▸ Task prompt
The complete set of records should be given again verbatim.

▸ Collected data
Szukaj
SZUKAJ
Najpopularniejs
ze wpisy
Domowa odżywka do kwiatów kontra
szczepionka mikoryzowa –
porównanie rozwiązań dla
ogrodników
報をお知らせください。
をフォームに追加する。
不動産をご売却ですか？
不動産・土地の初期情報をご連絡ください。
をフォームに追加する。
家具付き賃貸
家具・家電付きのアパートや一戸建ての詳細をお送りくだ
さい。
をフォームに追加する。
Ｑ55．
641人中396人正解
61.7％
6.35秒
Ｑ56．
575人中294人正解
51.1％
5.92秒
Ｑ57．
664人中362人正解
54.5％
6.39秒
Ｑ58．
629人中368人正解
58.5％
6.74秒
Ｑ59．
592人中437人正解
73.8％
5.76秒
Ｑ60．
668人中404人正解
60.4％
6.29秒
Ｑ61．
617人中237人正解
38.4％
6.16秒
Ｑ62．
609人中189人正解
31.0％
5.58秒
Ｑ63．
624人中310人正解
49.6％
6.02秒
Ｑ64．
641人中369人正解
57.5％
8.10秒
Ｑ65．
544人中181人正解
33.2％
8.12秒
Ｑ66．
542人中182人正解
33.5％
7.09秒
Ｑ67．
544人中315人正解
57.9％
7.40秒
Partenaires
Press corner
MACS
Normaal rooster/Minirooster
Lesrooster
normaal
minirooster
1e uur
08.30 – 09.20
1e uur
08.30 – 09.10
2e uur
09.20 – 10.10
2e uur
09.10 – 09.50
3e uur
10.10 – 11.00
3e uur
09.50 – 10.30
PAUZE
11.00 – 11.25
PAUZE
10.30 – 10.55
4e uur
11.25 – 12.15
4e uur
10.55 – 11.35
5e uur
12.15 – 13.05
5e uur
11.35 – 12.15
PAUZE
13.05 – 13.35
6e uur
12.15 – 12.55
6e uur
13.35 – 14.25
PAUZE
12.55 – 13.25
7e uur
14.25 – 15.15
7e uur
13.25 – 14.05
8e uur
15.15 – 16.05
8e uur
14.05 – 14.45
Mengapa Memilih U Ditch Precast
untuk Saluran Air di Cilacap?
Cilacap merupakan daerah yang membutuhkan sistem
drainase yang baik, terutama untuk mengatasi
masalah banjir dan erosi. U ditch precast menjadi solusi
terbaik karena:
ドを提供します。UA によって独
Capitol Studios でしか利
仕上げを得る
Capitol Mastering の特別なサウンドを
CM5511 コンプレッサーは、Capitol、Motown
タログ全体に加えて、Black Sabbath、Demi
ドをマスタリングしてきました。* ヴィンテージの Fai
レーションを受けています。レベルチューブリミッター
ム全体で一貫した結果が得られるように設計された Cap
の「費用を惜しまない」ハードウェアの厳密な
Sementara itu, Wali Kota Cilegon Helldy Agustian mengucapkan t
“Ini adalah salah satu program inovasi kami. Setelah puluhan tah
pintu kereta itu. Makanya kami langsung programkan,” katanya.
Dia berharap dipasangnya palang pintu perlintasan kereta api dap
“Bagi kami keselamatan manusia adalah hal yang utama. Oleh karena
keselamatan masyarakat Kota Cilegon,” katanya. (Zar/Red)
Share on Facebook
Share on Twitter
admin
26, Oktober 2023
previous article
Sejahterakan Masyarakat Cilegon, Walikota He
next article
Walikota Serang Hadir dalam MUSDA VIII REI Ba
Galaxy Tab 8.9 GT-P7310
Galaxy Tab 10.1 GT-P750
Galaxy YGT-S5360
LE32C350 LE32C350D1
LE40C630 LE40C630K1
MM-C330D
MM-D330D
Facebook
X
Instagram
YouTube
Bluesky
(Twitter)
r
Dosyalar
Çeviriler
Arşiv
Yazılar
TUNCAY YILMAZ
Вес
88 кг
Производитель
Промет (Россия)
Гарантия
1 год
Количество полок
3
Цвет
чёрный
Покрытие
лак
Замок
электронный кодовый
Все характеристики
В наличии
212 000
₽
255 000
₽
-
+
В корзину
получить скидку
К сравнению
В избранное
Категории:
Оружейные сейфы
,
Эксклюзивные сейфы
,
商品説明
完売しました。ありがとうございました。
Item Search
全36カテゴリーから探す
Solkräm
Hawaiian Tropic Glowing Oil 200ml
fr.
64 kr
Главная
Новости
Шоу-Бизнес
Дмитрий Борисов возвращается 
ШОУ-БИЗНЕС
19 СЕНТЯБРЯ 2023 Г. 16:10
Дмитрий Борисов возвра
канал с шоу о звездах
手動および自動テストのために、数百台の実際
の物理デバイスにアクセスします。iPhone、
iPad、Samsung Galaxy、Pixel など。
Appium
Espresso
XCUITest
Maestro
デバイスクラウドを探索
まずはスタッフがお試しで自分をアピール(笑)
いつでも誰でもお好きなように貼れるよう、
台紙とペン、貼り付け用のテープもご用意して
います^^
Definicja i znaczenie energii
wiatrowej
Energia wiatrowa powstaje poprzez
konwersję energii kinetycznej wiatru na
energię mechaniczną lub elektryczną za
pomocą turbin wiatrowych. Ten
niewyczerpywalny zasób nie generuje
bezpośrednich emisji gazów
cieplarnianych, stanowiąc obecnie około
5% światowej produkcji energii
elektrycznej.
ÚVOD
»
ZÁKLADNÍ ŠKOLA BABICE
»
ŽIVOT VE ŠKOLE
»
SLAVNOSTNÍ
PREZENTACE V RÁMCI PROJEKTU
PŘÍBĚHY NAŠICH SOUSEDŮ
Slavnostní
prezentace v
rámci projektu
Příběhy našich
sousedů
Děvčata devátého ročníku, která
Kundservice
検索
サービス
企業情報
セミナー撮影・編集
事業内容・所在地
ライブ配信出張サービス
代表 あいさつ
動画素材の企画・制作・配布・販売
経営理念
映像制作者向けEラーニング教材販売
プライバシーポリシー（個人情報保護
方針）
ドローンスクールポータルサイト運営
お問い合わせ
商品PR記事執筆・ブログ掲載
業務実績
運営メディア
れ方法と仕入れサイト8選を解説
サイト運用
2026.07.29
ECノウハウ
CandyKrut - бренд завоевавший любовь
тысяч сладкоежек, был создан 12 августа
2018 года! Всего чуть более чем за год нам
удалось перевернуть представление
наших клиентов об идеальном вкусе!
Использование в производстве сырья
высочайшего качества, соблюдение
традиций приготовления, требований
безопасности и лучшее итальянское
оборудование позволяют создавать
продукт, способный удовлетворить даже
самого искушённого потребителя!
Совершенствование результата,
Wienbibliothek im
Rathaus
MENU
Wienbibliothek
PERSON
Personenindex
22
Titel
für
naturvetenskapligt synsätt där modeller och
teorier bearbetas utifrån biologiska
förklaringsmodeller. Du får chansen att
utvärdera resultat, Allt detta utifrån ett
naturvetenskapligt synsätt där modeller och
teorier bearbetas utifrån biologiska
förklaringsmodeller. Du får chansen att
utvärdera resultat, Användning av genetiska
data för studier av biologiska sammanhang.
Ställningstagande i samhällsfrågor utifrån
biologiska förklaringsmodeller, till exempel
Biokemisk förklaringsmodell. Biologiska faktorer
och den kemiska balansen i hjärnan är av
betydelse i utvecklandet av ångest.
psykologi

▸ Task result
Szukaj
SZUKAJ
Najpopularniejs
ze wpisy
Domowa odżywka do kwiatów kontra
szczepionka mikoryzowa –
porównanie rozwiązań dla
ogrodników
報をお知らせください。
をフォームに追加する。
不動産をご売却ですか？
不動産・土地の初期情報をご連絡ください。
をフォームに追加する。
家具付き賃貸
家具・家電付きのアパートや一戸建ての詳細をお送りくだ
さい。
をフォームに追加する。
Ｑ55．
641人中396人正解
61.7％
6.35秒
Ｑ56．
575人中294人正解
51.1％
5.92秒
Ｑ57．
664人中362人正解
54.5％
6.39秒
Ｑ58．
629人中368人正解
58.5％
6.74秒
Ｑ59．
592人中437人正解
73.8％
5.76秒
Ｑ60．
668人中404人正解
60.4％
6.29秒
Ｑ61．
617人中237人正解
38.4％
6.16秒
Ｑ62．
609人中189人正解
31.0％
5.58秒
Ｑ63．
624人中310人正解
49.6％
6.02秒
Ｑ64．
641人中369人正解
57.5％
8.10秒
Ｑ65．
544人中181人正解
33.2％
8.12秒
Ｑ66．
542人中182人正解
33.5％
7.09秒
Ｑ67．
544人中315人正解
57.9％
7.40秒
Partenaires
Press corner
MACS
Normaal rooster/Minirooster
Lesrooster
normaal
minirooster
1e uur
08.30 – 09.20
1e uur
08.30 – 09.10
2e uur
09.20 – 10.10
2e uur
09.10 – 09.50
3e uur
10.10 – 11.00
3e uur
09.50 – 10.30
PAUZE
11.00 – 11.25
PAUZE
10.30 – 10.55
4e uur
11.25 – 12.15
4e uur
10.55 – 11.35
5e uur
12.15 – 13.05
5e uur
11.35 – 12.15
PAUZE
13.05 – 13.35
6e uur
12.15 – 12.55
6e uur
13.35 – 14.25
PAUZE
12.55 – 13.25
7e uur
14.25 – 15.15
7e uur
13.25 – 14.05
8e uur
15.15 – 16.05
8e uur
14.05 – 14.45
Mengapa Memilih U Ditch Precast
untuk Saluran Air di Cilacap?
Cilacap merupakan daerah yang membutuhkan sistem
drainase yang baik, terutama untuk mengatasi
masalah banjir dan erosi. U ditch precast menjadi solusi
terbaik karena:
ドを提供します。UA によって独
Capitol Studios でしか利
仕上げを得る
Capitol Mastering の特別なサウンドを
CM5511 コンプレッサーは、Capitol、Motown
タログ全体に加えて、Black Sabbath、Demi
ドをマスタリングしてきました。* ヴィンテージの Fai
レーションを受けています。レベルチューブリミッター
ム全体で一貫した結果が得られるように設計された Cap
の「費用を惜しまない」ハードウェアの厳密な
Sementara itu, Wali Kota Cilegon Helldy Agustian mengucapkan t
“Ini adalah salah satu program inovasi kami. Setelah puluhan tah
pintu kereta itu. Makanya kami langsung programkan,” katanya.
Dia berharap dipasangnya palang pintu perlintasan kereta api dap
“Bagi kami keselamatan manusia adalah hal yang utama. Oleh karena
keselamatan masyarakat Kota Cilegon,” katanya. (Zar/Red)
Share on Facebook
Share on Twitter
admin
26, Oktober 2023
previous article
Sejahterakan Masyarakat Cilegon, Walikota He
next article
Walikota Serang Hadir dalam MUSDA VIII REI Ba
Galaxy Tab 8.9 GT-P7310
Galaxy Tab 10.1 GT-P750
Galaxy YGT-S5360
LE32C350 LE32C350D1
LE40C630 LE40C630K1
MM-C330D
MM-D330D
Facebook
X
Instagram
YouTube
Bluesky
(Twitter)
r
Dosyalar
Çeviriler
Arşiv
Yazılar
TUNCAY YILMAZ
Вес
88 кг
Производитель
Промет (Россия)
Гарантия
1 год
Количество полок
3
Цвет
чёрный
Покрытие
лак
Замок
электронный кодовый
Все характеристики
В наличии
212 000
₽
255 000
₽
-
+
В корзину
получить скидку
К сравнению
В избранное
Категории:
Оружейные сейфы
,
Эксклюзивные сейфы
,
商品説明
完売しました。ありがとうございました。
Item Search
全36カテゴリーから探す
Solkräm
Hawaiian Tropic Glowing Oil 200ml
fr.
64 kr
Главная
Новости
Шоу-Бизнес
Дмитрий Борисов возвращается 
ШОУ-БИЗНЕС
19 СЕНТЯБРЯ 2023 Г. 16:10
Дмитрий Борисов возвра
канал с шоу о звездах
手動および自動テストのために、数百台の実際
の物理デバイスにアクセスします。iPhone、
iPad、Samsung Galaxy、Pixel など。
Appium
Espresso
XCUITest
Maestro
デバイスクラウドを探索
まずはスタッフがお試しで自分をアピール(笑)
いつでも誰でもお好きなように貼れるよう、
台紙とペン、貼り付け用のテープもご用意して
います^^
Definicja i znaczenie energii
wiatrowej
Energia wiatrowa powstaje poprzez
konwersję energii kinetycznej wiatru na
energię mechaniczną lub elektryczną za
pomocą turbin wiatrowych. Ten
niewyczerpywalny zasób nie generuje
bezpośrednich emisji gazów
cieplarnianych, stanowiąc obecnie około
5% światowej produkcji energii
elektrycznej.
ÚVOD
»
ZÁKLADNÍ ŠKOLA BABICE
»
ŽIVOT VE ŠKOLE
»
SLAVNOSTNÍ
PREZENTACE V RÁMCI PROJEKTU
PŘÍBĚHY NAŠICH SOUSEDŮ
Slavnostní
prezentace v
rámci projektu
Příběhy našich
sousedů
Děvčata devátého ročníku, která
Kundservice
検索
サービス
企業情報
セミナー撮影・編集
事業内容・所在地
ライブ配信出張サービス
代表 あいさつ
動画素材の企画・制作・配布・販売
経営理念
映像制作者向けEラーニング教材販売
プライバシーポリシー（個人情報保護
方針）
ドローンスクールポータルサイト運営
お問い合わせ
商品PR記事執筆・ブログ掲載
業務実績
運営メディア
れ方法と仕入れサイト8選を解説
サイト運用
2026.07.29
ECノウハウ
CandyKrut - бренд завоевавший любовь
тысяч сладкоежек, был создан 12 августа
2018 года! Всего чуть более чем за год нам
удалось перевернуть представление
наших клиентов об идеальном вкусе!
Использование в производстве сырья
высочайшего качества, соблюдение
традиций приготовления, требований
безопасности и лучшее итальянское
оборудование позволяют создавать
продукт, способный удовлетворить даже
самого искушённого потребителя!
Совершенствование результата,
Wienbibliothek im
Rathaus
MENU
Wienbibliothek
PERSON
Personenindex
22
Titel
für
naturvetenskapligt synsätt där modeller och
teorier bearbetas utifrån biologiska
förklaringsmodeller. Du får chansen att
utvärdera resultat, Allt detta utifrån ett
naturvetenskapligt synsätt där modeller och
teorier bearbetas utifrån biologiska
förklaringsmodeller. Du får chansen att
utvärdera resultat, Användning av genetiska
data för studier av biologiska sammanhang.
Ställningstagande i samhällsfrågor utifrån
biologiska förklaringsmodeller, till exempel
Biokemisk förklaringsmodell. Biologiska faktorer
och den kemiska balansen i hjärnan är av
betydelse i utvecklandet av ångest.
psykologi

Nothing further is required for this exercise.